Women have and continue to play a crucial role in agriculture in the region. They contribute significantly to food production, processing and marketing, household food security and nutrition, natural resources management and conservation of biodiversity in the face of climate change. In recognition of women’s roles, this year’s International Women’s Day theme focuses on the importance of gender equality for sustainability.
Women in Africa operate all along agri-food value chains. They are producers, traders and agriculture entrepreneurs and stand to benefit greatly from the new opportunities presented by the AfCFTA.
Some of the many benefits that women can reap by trading under the AfCFTA include: moving up the value chain, leveraging networks of women’s associations, upgrading their businesses, and tapping into new markets and investment opportunities.
The rollout of the AfCFTA also presents potential risks for women traders that need to be addressed. By creating new formal regulated markets, the AfCFTA will trigger a structural shift in the way certain economic activities and businesses are conducted in Africa.
Currently, 85pc of economic activity in Africa is carried out in the informal sector where women account for nearly 90pc of the informal labour force.

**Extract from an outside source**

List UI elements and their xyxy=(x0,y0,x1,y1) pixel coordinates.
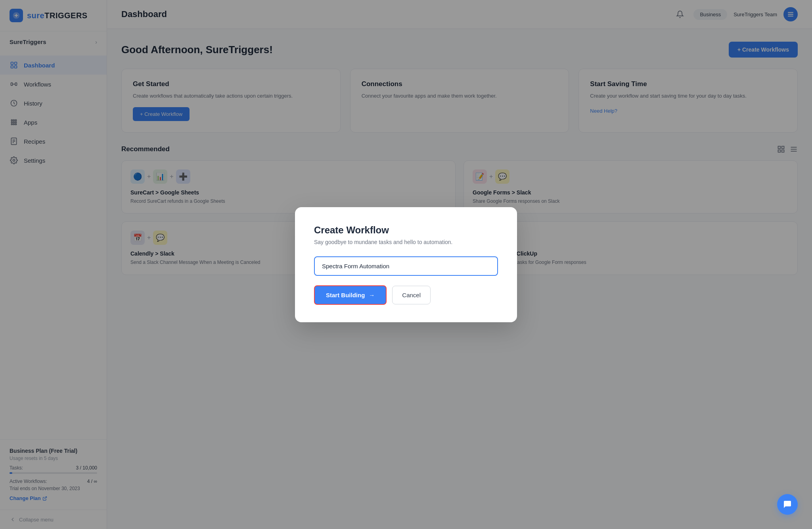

In addition, at least 30pc to 40pc of total intraregional trade in the region is composed of informal cross-border trade, the overwhelming majority of which, about 60pc to 70pc, is accounted for by women who are owners of mainly micro, small and medium enterprises.
Due to this concentration of women in the informal sector, the formalisation of trading practices, and the creation of new formal regulated markets catalysed by the AfCFTA has the potential to impede women traders’ access to the new market, investment and business opportunities that the free trade area promises.
In fact, the specific challenges faced by women and the importance of explicitly targeting them for inclusion were highlighted in FAO and the African Union’s Framework for Boosting Intra-African Trade in Agricultural Commodities and Service which is a guide for policy and decision-makers.
While African women are overrepresented in cross-border trade, their specific needs and challenges are not adequately considered in relevant national and regional trade policy frameworks.
There is a risk that this gender-neutrality of the current enabling policy environment would be exacerbated by the new trade frameworks that will be elaborated under the AfCFTA. The safeguard towards minimising, if not avoiding, this imminent risk is to be intentional in considering gender dimensions in the implementation of the agreement.
Decisive action is needed at all levels: subnational, national and regional, and requires the involvement and cooperation of all relevant stakeholders from women’s groups, government ministries, regional bodies, the private sector and development partners.